John Beilein on Nik Stauskas: 'He has an ability that is very rare to get his own shot, to get to the rim, to make foul shots, to draw fouls.' (John T. Greilick / Detroit News)
Ann Arbor — Nik Stauskas rarely lacks for confidence.
As a precocious freshman last season, his swagger oozed on almost every 3-pointer he took.
This year, that swagger has extended to his drives, when he finishes with a dunk or passes to a teammate for an easy basket.
It’s the metamorphosis Stauskas has made from being a volume shooter for Michigan to becoming an all-around player.
“I’ve watched him two years in practice,” Michigan coach John Beilein said. “I watch him every day, and he has an ability that is very rare to get his own shot, to get to the rim, to make foul shots, to draw fouls. I don’t know if I’m ever surprised, but I love his growth.”
Saturday, when No. 21 Michigan travels to No. 3 Michigan State, Stauskas’ growth will be front and center.
Stauskas, a 6-foot-6 wing, played a secondary role as a freshman last season behind Trey Burke and Tim Hardaway Jr., who left for the NBA early. Stauskas averaged 11 points and set a school freshman record with 80 3-pointers, but was strictly an outside threat.
But with Burke gone, the Wolverines needed a go-to scorer and ballhandler while freshman point guard Derrick Walton Jr. learned the ropes. Stauskas fit the bill, and has delivered. Consider some of his numbers:
■He hit a clutch shot in the final seconds against Florida State before Michigan won in overtime.
■He scored 26 in a loss to Charlotte.
■And despite suffering an ankle sprain and scoring a season-low four in a loss to Duke, he’s averaged 18.8 points, 3.8 rebounds and 4.3 assists in the 10 games since. Michigan is 9-1 in those games.
“My confidence has been on another level since the beginning of the season,” said Stauskas, who tied a career-high with 26 points in the victory over Iowa on Wednesday. “With the games I’ve been playing and success we’ve been having, that confidence has been growing and growing.”
With the increase in production came a jump in confidence — and showmanship.
After made 3-pointers, Stauskas holds up three fingers and makes a circle with his thumb and index finger — what he calls “3 Goggles” — to show his excitement.
It’s a swagger and flair that the usually conservative Beilein has had to embrace, along with the flashy plays.
“He enjoys that and the team feeds off it,” Beilein said. “The team has evolved and I’ve evolved.
“(But) he’s going to keep that in line — we don’t want technical fouls or to show anybody up.”
Better jump, agility
Stauskas’ improvement wasn’t just a result of on-the-court training.
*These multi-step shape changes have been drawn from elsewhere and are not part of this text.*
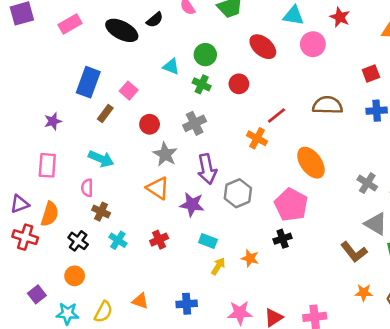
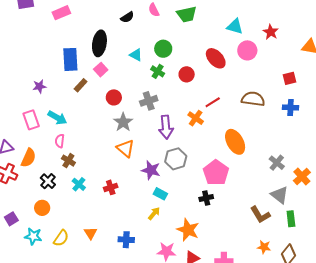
black ellipse: (122, 30) -> (99, 43), moved, turned 65
red ellipse: (263, 47) -> (216, 58), moved
blue rectangle: (88, 82) -> (70, 59), turned -30
cyan arrow: (101, 159) -> (57, 118), moved
pink rectangle: (47, 165) -> (31, 120), turned -30
purple arrow: (207, 169) -> (166, 127), moved
orange triangle: (158, 188) -> (125, 148), moved
purple star: (192, 205) -> (151, 170), moved
cyan rectangle: (208, 241) -> (160, 194), moved
orange star: (250, 258) -> (188, 230), moved, size x1.6
orange triangle: (140, 301) -> (91, 233), turned 32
He embarked on a rigorous offseason training program last summer with Jon Sanderson, Michigan’s strength and conditioning coach.
The program, dubbed “Camp Sanderson,” includes weightlifting and all-around mobility and plyometric training to improve agility and strength.
“What we noticed from the beginning was his physicality didn’t have much of a presence,” Sanderson recalled. “He didn’t have a lot of weight room background and training background. It’s a process and these kids don’t develop overnight; it takes time.”
The result was an extra 16 pounds for Stauskas, putting him at about 206.
“For Nik, his whole body needed to get stronger,” Sanderson said. “I tell our guys it’s all about your lower body — that’s what makes and breaks you as an athlete. No one is improving their vertical jump by having a big bench press.”
Sanderson estimates that Stauskas added about six inches to his vertical jump and his agility on the court, working off the dribble on the pick-and-roll and finishing at the rim. And that has led to more free throw attempts (88 in 18 games) than he attempted all of last season (87).
That aggressiveness and added strength has paid dividends, with Stauskas looking more explosive.
“They find out they’ve probably never lifted weights consistently,” Beilein said. “(Stauskas) has worked really hard at his strength and looking at the game from a different perspective.”